Distinguished Professor James Oakes (History), in another look at the 16th president, proposes a new understanding of Lincoln and his views on slavery in his book The Crooked Path to Abolition: Abraham Lincoln and the Antislavery Constitution.
In Restless Enterprise, Professor Katherine Manthorne (Art History) profiles a little-known American figure, artist Eliza Pratt Greatorex, whose story Manthorne says was “deliberately expunged from the record.”
Alumnus Evan Rapport (Ph.D. ’06, Music) examines the role of race in punk music and the genre’s debt to the blues in Damaged: Musicality and Race in Early American Punk.
Professor Melissa Checker (GC/Queens; Anthropology, Psychology; Urban Studies) shows why environmental efforts and high-profit redevelopment are often at cross-purposes in her new book, The Sustainability Myth: Environmental Gentrification and the Politics of Justice.
Professor Ashley Dawson (GC/College of Staten Island/English) warns about the dangers of fossil fuels and argues that the transition to renewable energy must not prioritize profit in his book People’s Power: Reclaiming the Energy Commons.
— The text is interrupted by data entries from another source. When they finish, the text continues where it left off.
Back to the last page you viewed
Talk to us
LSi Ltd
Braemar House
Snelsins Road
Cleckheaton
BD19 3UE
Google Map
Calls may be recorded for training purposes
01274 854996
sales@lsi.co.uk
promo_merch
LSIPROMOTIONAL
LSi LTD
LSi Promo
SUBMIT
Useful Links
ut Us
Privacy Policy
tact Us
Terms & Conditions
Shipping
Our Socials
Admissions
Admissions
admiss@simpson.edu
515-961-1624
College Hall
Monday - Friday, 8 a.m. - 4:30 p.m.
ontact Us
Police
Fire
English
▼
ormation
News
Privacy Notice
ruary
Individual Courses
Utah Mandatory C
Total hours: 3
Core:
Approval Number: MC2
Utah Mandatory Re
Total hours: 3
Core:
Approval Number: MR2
Distinguished Professor Richard Alba (Sociology) breaks new ground on how immigration and identity both reinvigorate American society and challenge it in his book The Great Demographic Illusion: Majority, Minority, and the Expanding American Mainstream.
Bestselling author Professor Emeritus David Nasaw (History) tells the story of Jewish and Eastern European exiles after World War II in The Last Million: Europe’s Displaced Persons From World War to Cold War.
Professor Barbara Katz Rothman (Sociology) asserts that the medical industry is nothing short of an imperial power in her book The Biomedical Empire: Lessons Learned from the COVID-19 Pandemic.
Professor Bianca C. Williams (Anthropology, Psychology, Women’s and Gender Studies) co-edited a new book inspired by more than 100 student-led protests during the Movement for Black Lives called Plantation Politics and Campus Rebellions.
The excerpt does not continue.